[Puppet-dev] Re: RFC - A specification for module schemas

Henrik Lindberg Mon, 01 Feb 2016 10:10:14 -0800

There were many great replies to this, I am following up on this
and the comments made elsewhere in one go here.


On 2016-30-01 5:45, Corey Osman wrote:

I wanted to bring up a conversation in hopes that we as a community can
create a specification for something I am calling module schemas.
Before I get into that I want to provide a little background info.

This all started a few years ago when hiera first came out. Data
seperation in the form of parameters and auto hiera lookups quickly
became the norm and reusable modules exploded into what the forge is
today . Because of the popularity of hiera, data validation is now a
major problem though. Without good data, excellent modules become useless.

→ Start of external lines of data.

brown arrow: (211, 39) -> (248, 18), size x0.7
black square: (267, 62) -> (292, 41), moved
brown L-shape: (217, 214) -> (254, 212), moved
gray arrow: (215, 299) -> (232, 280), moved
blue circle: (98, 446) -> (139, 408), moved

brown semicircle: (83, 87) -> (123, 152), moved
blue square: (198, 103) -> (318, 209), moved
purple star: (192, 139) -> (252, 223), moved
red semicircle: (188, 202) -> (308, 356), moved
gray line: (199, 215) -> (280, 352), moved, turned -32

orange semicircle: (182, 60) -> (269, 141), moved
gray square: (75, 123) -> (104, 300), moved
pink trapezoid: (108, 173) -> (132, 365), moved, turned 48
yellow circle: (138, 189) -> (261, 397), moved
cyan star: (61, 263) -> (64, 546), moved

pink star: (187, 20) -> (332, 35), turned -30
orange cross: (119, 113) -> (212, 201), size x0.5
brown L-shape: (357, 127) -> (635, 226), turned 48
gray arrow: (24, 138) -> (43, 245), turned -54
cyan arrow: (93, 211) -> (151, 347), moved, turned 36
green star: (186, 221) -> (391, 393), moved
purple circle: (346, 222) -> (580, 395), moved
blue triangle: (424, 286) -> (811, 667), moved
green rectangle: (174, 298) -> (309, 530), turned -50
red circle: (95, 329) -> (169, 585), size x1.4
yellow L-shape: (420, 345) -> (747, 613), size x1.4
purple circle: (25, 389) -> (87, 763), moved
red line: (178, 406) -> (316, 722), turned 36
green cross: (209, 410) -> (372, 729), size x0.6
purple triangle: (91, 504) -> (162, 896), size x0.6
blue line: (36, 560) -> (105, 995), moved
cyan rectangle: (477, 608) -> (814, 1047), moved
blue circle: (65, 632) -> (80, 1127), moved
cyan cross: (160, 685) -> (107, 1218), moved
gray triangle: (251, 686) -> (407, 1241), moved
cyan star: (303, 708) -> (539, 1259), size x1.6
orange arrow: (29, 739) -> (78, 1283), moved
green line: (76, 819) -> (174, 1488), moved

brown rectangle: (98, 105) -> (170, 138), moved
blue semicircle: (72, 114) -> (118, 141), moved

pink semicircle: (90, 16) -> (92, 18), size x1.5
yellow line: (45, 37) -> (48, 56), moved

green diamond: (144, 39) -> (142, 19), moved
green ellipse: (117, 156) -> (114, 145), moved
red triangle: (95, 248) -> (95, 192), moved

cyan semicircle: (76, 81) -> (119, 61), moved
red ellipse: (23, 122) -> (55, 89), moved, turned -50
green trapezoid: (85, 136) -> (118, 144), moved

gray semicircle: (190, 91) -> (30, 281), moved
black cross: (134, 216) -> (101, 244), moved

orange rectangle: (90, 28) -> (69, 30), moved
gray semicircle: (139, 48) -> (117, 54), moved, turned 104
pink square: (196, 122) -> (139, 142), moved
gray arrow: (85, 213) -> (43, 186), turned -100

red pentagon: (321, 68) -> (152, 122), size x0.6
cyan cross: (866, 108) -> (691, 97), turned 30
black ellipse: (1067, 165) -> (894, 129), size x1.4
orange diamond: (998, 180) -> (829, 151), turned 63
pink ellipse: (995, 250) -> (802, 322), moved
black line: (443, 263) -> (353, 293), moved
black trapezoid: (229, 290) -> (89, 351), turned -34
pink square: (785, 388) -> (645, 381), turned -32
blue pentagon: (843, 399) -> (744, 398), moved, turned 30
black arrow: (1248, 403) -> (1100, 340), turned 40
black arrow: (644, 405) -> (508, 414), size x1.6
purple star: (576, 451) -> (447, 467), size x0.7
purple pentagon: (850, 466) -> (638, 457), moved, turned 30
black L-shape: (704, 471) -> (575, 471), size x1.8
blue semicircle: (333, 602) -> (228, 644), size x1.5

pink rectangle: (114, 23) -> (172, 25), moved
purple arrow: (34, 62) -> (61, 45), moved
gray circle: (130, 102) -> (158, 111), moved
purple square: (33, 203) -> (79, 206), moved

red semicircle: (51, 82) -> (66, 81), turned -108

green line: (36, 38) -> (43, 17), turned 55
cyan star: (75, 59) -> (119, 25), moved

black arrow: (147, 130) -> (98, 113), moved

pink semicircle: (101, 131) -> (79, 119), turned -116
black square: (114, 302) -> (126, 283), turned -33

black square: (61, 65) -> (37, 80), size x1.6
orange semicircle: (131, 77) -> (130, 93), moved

Puppet 4 and stdlib brought many new functions and ways to validate
incoming data, and I consider puppet 4 to now be a loosely typed
language now. Hell, there was even this a long time ago:
https://github.com/puppetlabs/puppetlabs-kwalify But puppet only does
so much, and while having validation reside in code might make
troubleshooting a snap, there is still a delay in the feedback loop when
the code is tightly coupled with an external “database” of data. Data
that is inserted by non puppet developers who don’t know YAML or data
structures.

So with that said I want to introduce something new to puppet module
development, called module schemas. A module schema is a specification
that details the inner workings of a module. For right now this means
a detailed specification of all the parameters for classes and
definitions used inside a module who’s goal is to make it impossible to
insert a bad data structure. But ideally, we can specify so much more
(functions, types, providers, templates) even hiera calls in weird
places like templates and functions, which are usually things that do
not get documented and are hard to reference and usually requires
looking at source code.

What does such a schema look like?

Here is a example schema for the apache module which contains 446
parameters!.
https://github.com/logicminds/puppet_module_schemas/blob/master/apache_schema.yaml

The most immediate use case for such a schema is hiera validation as I
have outlined here:
http://logicminds.github.io/blog/2016/01/16/testing-hiera-data. Which
works AWESOME!. We are validating hiera data and not YAML and doing it
under 500 ms for every commit on every single file.

As a community we need a solution for validating hiera data. Its my
belief that schemas are the way to go. After all hiera data is now in
modules with no way to easily validate.

Other use cases that come to mind:

- generating documentation (Many modules on the forge usually contain
a static map of parameters used inside the module). If a schema was
present, we could just generate that same map automatically.
- useful for other 3rd party tools like puppet strings
Parameter specification lookup
- Imagine a face that shows internal puppet module specifications.
I am not talking about puppet-strings, this would detail the
parameters given a class, or an example parameter value given a
parameter name.
Scenario:
- puppet module puppetlabs/apache (outputs all the parameters,
classes for that module) in a specified format (json or yaml)
- puppet module puppetlabs-apache::class_name (outputs all the
parameters for the class in a specified format (json or yaml)
- puppet module puppetlabs-apache::class_name::param1 (outputs
an example value for that parameter, as well as the default value) in a
specified format (json or yaml)

Foreman and Puppet Console need this level of detail as well.
Currently, both of these solutions spend quite a bit of time parsing
code to show parameters for UI display. It would be much easier if a
schema was available that detailed this level of data.. Think of the
speed improvements that could be had if this information was “cached” in
a file. These solutions currently load or intelligently scan all the
puppet code for every puppet environment to get the parameters and
defaults.

Here is how we can create a schema
http://logicminds.github.io/blog/2016/01/15/how-to-build-a-module-schema/
(which I even automated with retrospect-puppet
(https://github.com/nwops/puppet-retrospec.git)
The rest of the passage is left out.